Amar no es poseer, es admirar, es proteger, es dejar en libertad

Tu pareja te pide activar la ubicación del teléfono todo el día para demostrar que no ocultas nada.

La petición parece pequeña. Ya comparten horarios y suelen avisarse cuando llegan. Pero ahora cualquier demora produce una captura de pantalla y una pregunta.
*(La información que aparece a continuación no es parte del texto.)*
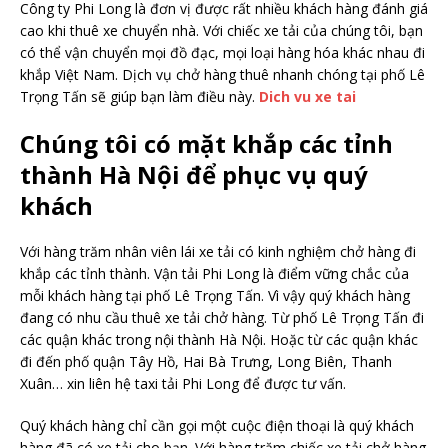
Công ty Phi Long là đơn vị được rất nhiều khách hàng đánh giá
cao khi thuê xe chuyển nhà. Với chiếc xe tải của chúng tôi, bạn
có thể vận chuyển mọi đồ đạc, mọi loại hàng hóa khác nhau đi
khắp Việt Nam. Dịch vụ chở hàng thuê nhanh chóng tại phố Lê
Trọng Tấn sẽ giúp bạn làm điều này.
Dich vu xe tai
Chúng tôi có mặt khắp các tỉnh
thành Hà Nội để phục vụ quý
khách
Với hàng trăm nhân viên lái xe tải có kinh nghiệm chở hàng đi
khắp các tỉnh thành. Vận tải Phi Long là điểm vững chắc của
mỗi khách hàng tại phố Lê Trọng Tấn. Vì vậy quý khách hàng
đang có nhu cầu thuê xe tải chở hàng. Từ phố Lê Trọng Tấn đi
các quận khác trong nội thành Hà Nội. Hoặc từ các quận khác
đi đến phố quận Tây Hồ, Hai Bà Trưng, Long Biên, Thanh
Xuân… xin liên hệ taxi tải Phi Long để được tư vấn.
Quý khách hàng chỉ cần gọi một cuộc điện thoại là quý khách
hàng đã có xe tải cho bạn. Với hàng trăm chiếc xe tải chở hàng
Lo que empezó como tranquilidad convierte cada trayecto en un informe.

Amar no entrega la propiedad sobre el tiempo, los movimientos ni las conversaciones de otra persona. Proteger puede significar acompañar, atender un riesgo y cumplir acuerdos. Cuando exige acceso continuo como prueba de afecto, el cuidado empieza a parecerse al control.

La libertad tampoco es actuar sin considerar a nadie. Una pareja puede acordar avisos durante un viaje, compartir una ruta por seguridad o cambiar hábitos después de una ruptura de confianza. La diferencia está en que el acuerdo tenga un motivo, un alcance y la posibilidad real de revisarlo sin castigo.

Desactivas la ubicación permanente y propones un mensaje al salir y otro al llegar durante el viaje nocturno. La conversación no resuelve de golpe los celos, pero dibuja una frontera. Puede saber que llegaste bien sin acompañar en el mapa cada paso que diste.